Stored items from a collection

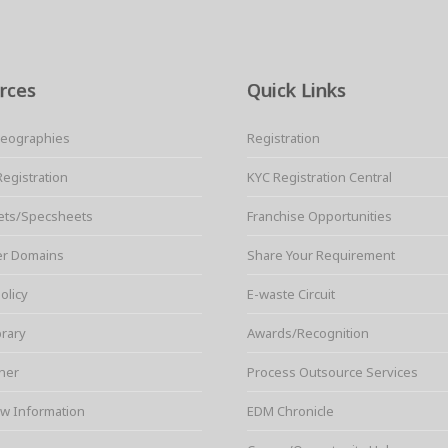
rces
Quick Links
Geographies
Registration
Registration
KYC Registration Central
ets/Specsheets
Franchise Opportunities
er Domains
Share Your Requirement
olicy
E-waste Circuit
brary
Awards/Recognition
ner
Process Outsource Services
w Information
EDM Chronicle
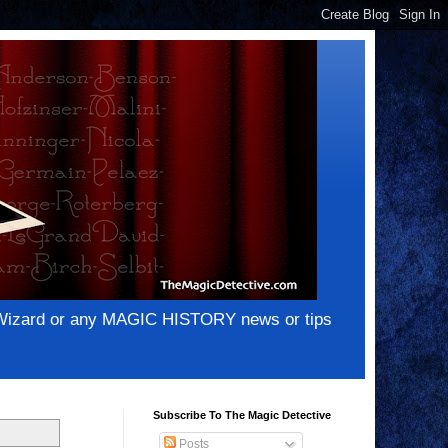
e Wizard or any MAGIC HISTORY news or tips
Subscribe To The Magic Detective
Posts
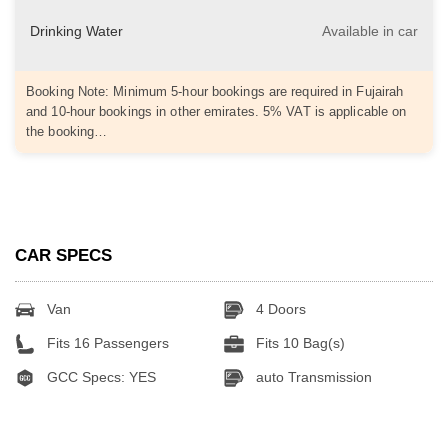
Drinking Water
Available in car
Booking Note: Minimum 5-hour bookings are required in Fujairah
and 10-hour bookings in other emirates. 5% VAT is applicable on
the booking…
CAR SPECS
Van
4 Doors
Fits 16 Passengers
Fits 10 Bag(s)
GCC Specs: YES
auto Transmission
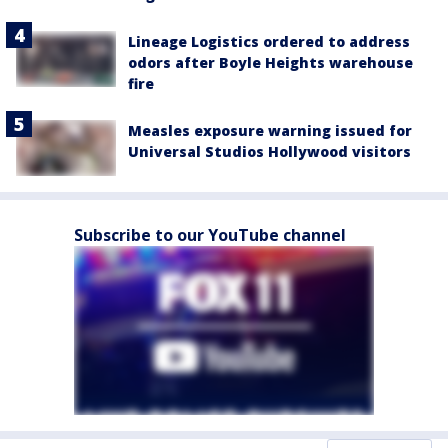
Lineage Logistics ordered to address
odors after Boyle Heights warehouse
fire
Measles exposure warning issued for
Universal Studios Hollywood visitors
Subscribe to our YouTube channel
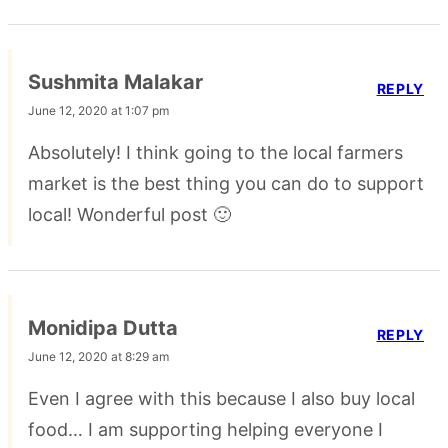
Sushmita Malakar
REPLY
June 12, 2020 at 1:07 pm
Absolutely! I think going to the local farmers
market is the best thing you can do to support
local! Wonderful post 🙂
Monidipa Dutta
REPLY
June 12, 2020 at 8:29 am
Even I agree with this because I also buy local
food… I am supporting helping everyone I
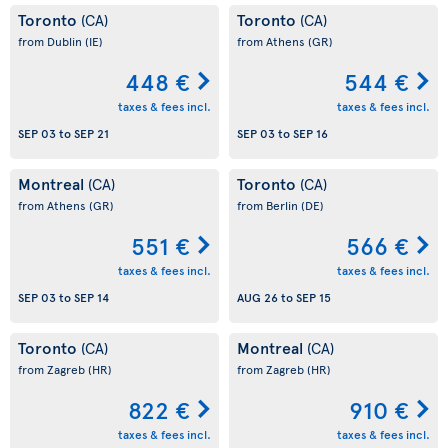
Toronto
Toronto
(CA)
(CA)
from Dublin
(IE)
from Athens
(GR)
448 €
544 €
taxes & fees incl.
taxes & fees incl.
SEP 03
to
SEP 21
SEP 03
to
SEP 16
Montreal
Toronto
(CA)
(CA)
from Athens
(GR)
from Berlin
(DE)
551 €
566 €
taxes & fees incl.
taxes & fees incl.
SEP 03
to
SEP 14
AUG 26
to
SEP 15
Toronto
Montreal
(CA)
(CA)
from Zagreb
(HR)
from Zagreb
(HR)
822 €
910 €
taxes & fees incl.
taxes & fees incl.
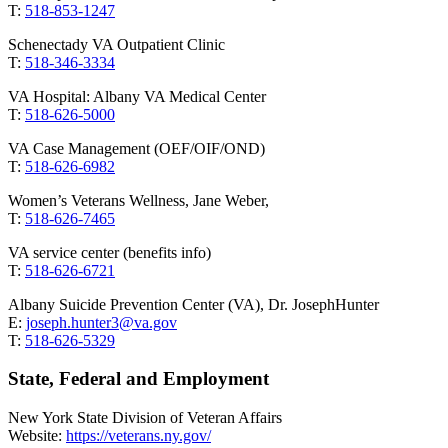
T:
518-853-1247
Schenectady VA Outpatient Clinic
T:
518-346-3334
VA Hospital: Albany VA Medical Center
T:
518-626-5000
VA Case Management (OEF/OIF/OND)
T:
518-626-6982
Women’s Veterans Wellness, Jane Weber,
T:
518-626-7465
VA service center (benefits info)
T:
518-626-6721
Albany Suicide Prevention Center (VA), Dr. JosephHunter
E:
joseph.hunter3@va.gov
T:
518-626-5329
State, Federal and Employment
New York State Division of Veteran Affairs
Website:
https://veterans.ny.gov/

Assignment » The answer is the full set of records printed exactly, less the pictures.

Solution for this problem »
rces
Quick Links
Geographies
Registration
Registration
KYC Registration Central
ets/Specsheets
Franchise Opportunities
er Domains
Share Your Requirement
olicy
E-waste Circuit
brary
Awards/Recognition
ner
Process Outsource Services
w Information
EDM Chronicle
e Wizard or any MAGIC HISTORY news or tips
Subscribe To The Magic Detective
Posts
Drinking Water
Available in car
Booking Note: Minimum 5-hour bookings are required in Fujairah
and 10-hour bookings in other emirates. 5% VAT is applicable on
the booking…
CAR SPECS
Van
4 Doors
Fits 16 Passengers
Fits 10 Bag(s)
GCC Specs: YES
auto Transmission
Lineage Logistics ordered to address
odors after Boyle Heights warehouse
fire
Measles exposure warning issued for
Universal Studios Hollywood visitors
Subscribe to our YouTube channel
Sushmita Malakar
REPLY
June 12, 2020 at 1:07 pm
Absolutely! I think going to the local farmers
market is the best thing you can do to support
local! Wonderful post 🙂
Monidipa Dutta
REPLY
June 12, 2020 at 8:29 am
Even I agree with this because I also buy local
food… I am supporting helping everyone I
Toronto
Toronto
(CA)
(CA)
from Dublin
(IE)
from Athens
(GR)
448 €
544 €
taxes & fees incl.
taxes & fees incl.
SEP 03
to
SEP 21
SEP 03
to
SEP 16
Montreal
Toronto
(CA)
(CA)
from Athens
(GR)
from Berlin
(DE)
551 €
566 €
taxes & fees incl.
taxes & fees incl.
SEP 03
to
SEP 14
AUG 26
to
SEP 15
Toronto
Montreal
(CA)
(CA)
from Zagreb
(HR)
from Zagreb
(HR)
822 €
910 €
taxes & fees incl.
taxes & fees incl.
T:
518-853-1247
Schenectady VA Outpatient Clinic
T:
518-346-3334
VA Hospital: Albany VA Medical Center
T:
518-626-5000
VA Case Management (OEF/OIF/OND)
T:
518-626-6982
Women’s Veterans Wellness, Jane Weber,
T:
518-626-7465
VA service center (benefits info)
T:
518-626-6721
Albany Suicide Prevention Center (VA), Dr. JosephHunter
E:
joseph.hunter3@va.gov
T:
518-626-5329
State, Federal and Employment
New York State Division of Veteran Affairs
Website:
https://veterans.ny.gov/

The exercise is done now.